Reputation: 3968
I have the following unstructured data (read from a csv).
data = [[b'id' b'datetime' b'anomaly_length' b'affected_sensors' b'reason']
[b'1' b'2019-12-20 08:09' b'26' b'all' b'Open Windows']
[b'1' b'2019-12-20 08:10' b'26' b'all' b'Open Windows']
[b'1' b'2019-12-20 08:11' b'26' b'all' b'Open Windows']
[b'1' b'2019-12-20 08:12' b'26' b'all' b'Open Windows']
[b'1' b'2019-12-20 08:13' b'26' b'all' b'Open Windows']
[b'1' b'2019-12-20 08:14' b'26' b'all' b'Open Windows']
[b'1' b'2019-12-20 08:15' b'26' b'all' b'Open Windows']
[b'1' b'2019-12-20 08:16' b'26' b'all' b'Open Windows']

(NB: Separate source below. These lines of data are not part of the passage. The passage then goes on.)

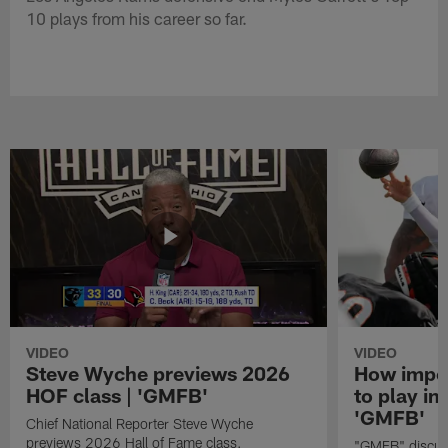
10 plays from his career so far.
VIDEO
VIDEO
Steve Wyche previews 2026
How import
HOF class | 'GMFB'
to play in
'GMFB'
Chief National Reporter Steve Wyche
previews 2026 Hall of Fame class.
"GMFB" discuss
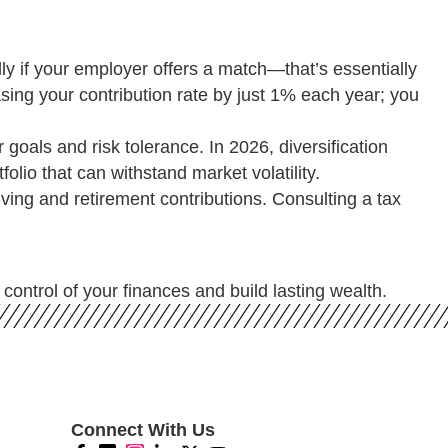
y if your employer offers a match—that’s essentially
sing your contribution rate by just 1% each year; you
 goals and risk tolerance. In 2026, diversification
olio that can withstand market volatility.
ving and retirement contributions. Consulting a tax
control of your finances and build lasting wealth.
Connect With Us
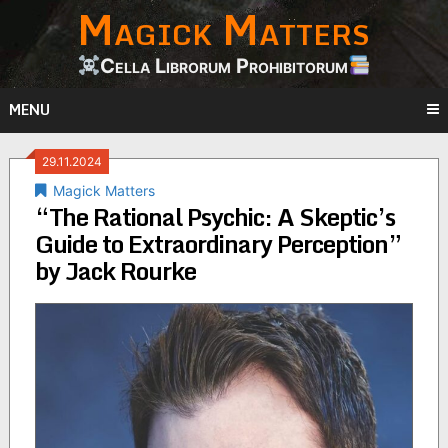
Magick Matters
Skip
to
content
Cella Librorum Prohibitorum
MENU
29.11.2024
Magick Matters
“The Rational Psychic: A Skeptic’s
Guide to Extraordinary Perception”
by Jack Rourke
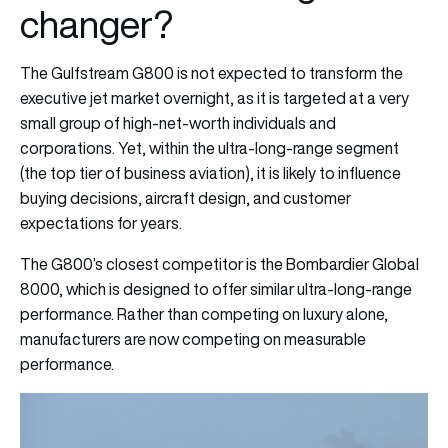
changer?
The Gulfstream G800 is not expected to transform the
executive jet market overnight, as it is targeted at a very
small group of high-net-worth individuals and
corporations. Yet, within the ultra-long-range segment
(the top tier of business aviation), it is likely to influence
buying decisions, aircraft design, and customer
expectations for years.
The G800’s closest competitor is the Bombardier Global
8000, which is designed to offer similar ultra-long-range
performance. Rather than competing on luxury alone,
manufacturers are now competing on measurable
performance.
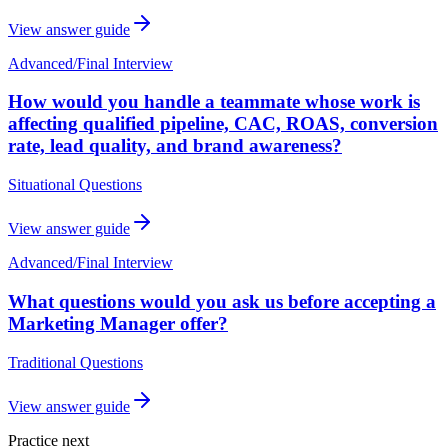
View answer guide
Advanced
/
Final Interview
How would you handle a teammate whose work is
affecting qualified pipeline, CAC, ROAS, conversion
rate, lead quality, and brand awareness?
Situational Questions
View answer guide
Advanced
/
Final Interview
What questions would you ask us before accepting a
Marketing Manager offer?
Traditional Questions
View answer guide
Practice next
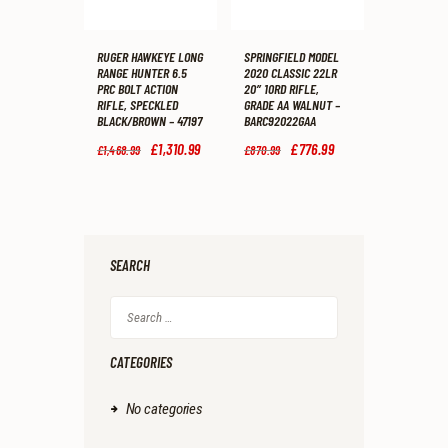
RUGER HAWKEYE LONG
SPRINGFIELD MODEL
RANGE HUNTER 6.5
2020 CLASSIC 22LR
PRC BOLT ACTION
20″ 10RD RIFLE,
RIFLE, SPECKLED
GRADE AA WALNUT –
BLACK/BROWN – 47197
BARC92022GAA
Original
£
1,310
.
99
Current
Original
£
776
.
99
Current
£
1,468
.
99
£
870
.
99
price
price
price
price
was:
is:
was:
is:
£1,468
.
£1,310
.
£870
.
£776
.
9
9
9
9
9
9
9
9
.
.
.
.
SEARCH
Search
for:
CATEGORIES
No categories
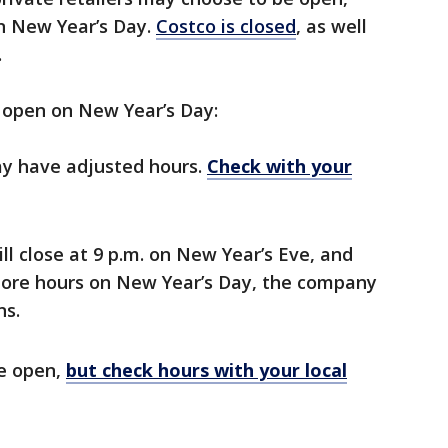
on New Year’s Day.
Costco is closed
, as well
.
e open on New Year’s Day:
ay have adjusted hours.
Check with your
ill close at 9 p.m. on New Year’s Eve, and
store hours on New Year’s Day, the company
ns.
be open,
but check hours with your local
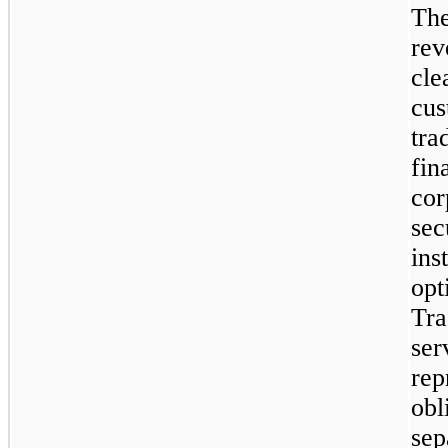
The
rev
cle
cus
tra
fin
cor
sec
ins
opt
Tra
ser
rep
obl
sep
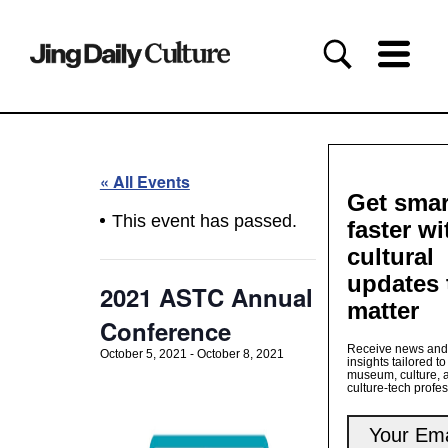
« All Events
Get smar
This event has passed.
faster wi
cultural
updates 
2021 ASTC Annual
matter
Conference
Receive news and
October 5, 2021
-
October 8, 2021
insights tailored to
museum, culture, 
culture-tech profe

[b'1' b'2019-12-20 08:17' b'26' b'all' b'Open Windows']]
...
I currently create structured arrays by using the following code:
labels_id = np.array(data[1:,0], dtype=int)
labels = [dt.datetime.strptime(date.decode("utf-8"), '%Y-%m-%d %H:%M') for date in np.array(data[1:,1])]
labels_length = np.array(data[1:,2], dtype=int)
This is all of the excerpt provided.